Project 3 - Big Yellow Taxi

Group membership due 3/19 at 8:59 pm Chicago time
Application due 4/23 at 8:59 pm Chicago time
Documentation due 4/25 at 8:59 pm Chicago time



Project 3 can be either an individual project or a 2-person group project to give people more practice with wrangling data and then visualizing it in a web-based application that visualizes data in multiple ways using R and Shiny and leaflet and Shiny Dashboard. Please let andy know your group members even if it is the same group as Project 2 by the Group membership due date above.

This project will focus on using R to visualize data on Taxi rides in Chicago, and use shiny to give people an interactive interface to create those visualizations.

The original data is available from the Chicago Data Portal. The 2019 data is available at:
https://data.cityofchicago.org/Transportation/Taxi-Trips-2019/h4cq-z3dy
It is about 7 GB and contains 16.5 million rows. I will make a USB stick version of the data available in class, and there will be a tsv and csv version on the evl shiny server.

Since the 2019 data is pre-COVID it is more representative of a 'typical' year.
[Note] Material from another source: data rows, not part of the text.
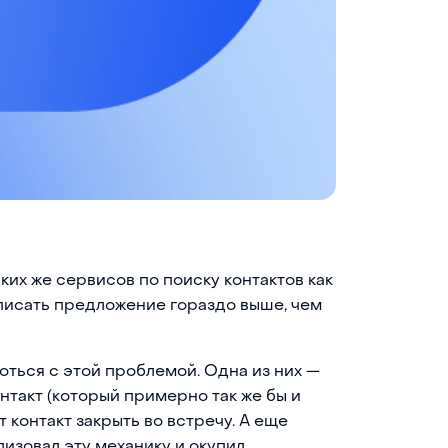
ких же сервисов по поиску контактов как
писать предложение гораздо выше, чем
оться с этой проблемой. Одна из них —
онтакт (который примерно так же бы и
т контакт закрыть во встречу. А еще
лизовал эту механику и окупил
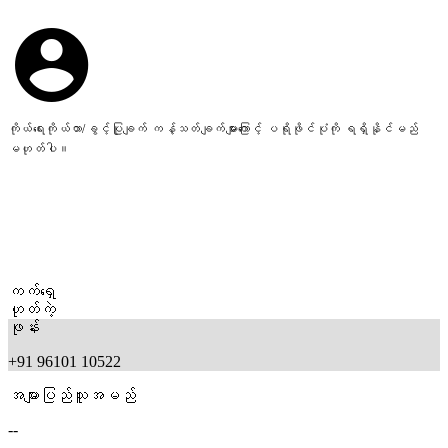
ကိုယ်ရေးကိုယ်တာ/ခွင့်ပြုချက် ကန့်သတ်ချက်များကြောင့် ပရိုဖိုင်ပုံကို ရရှိနိုင်မည်
မဟုတ်ပါ။
ကက်ရှေ
ဟုတ်ကဲ့
ဖုန်း
+91 96101 10522
အများပြည်သူအမည်
--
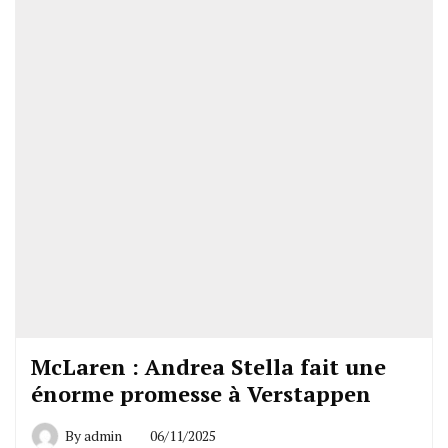
McLaren : Andrea Stella fait une
énorme promesse à Verstappen
By
admin
06/11/2025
As always I would start by taking a look at the raw data file in a text editor to get an idea what it contains, quickly try to reduce the file size and then try out different types of manipulations and visualizations in either R-Studio or Jupyter to work out what you are going to need to do. Then think about how you are going to lay out the various visualizations and how you are going to create the user interface in shiny.

Again we will be running your dashboard full screen on the touch screen classroom wall with the same resolution as in Project 2.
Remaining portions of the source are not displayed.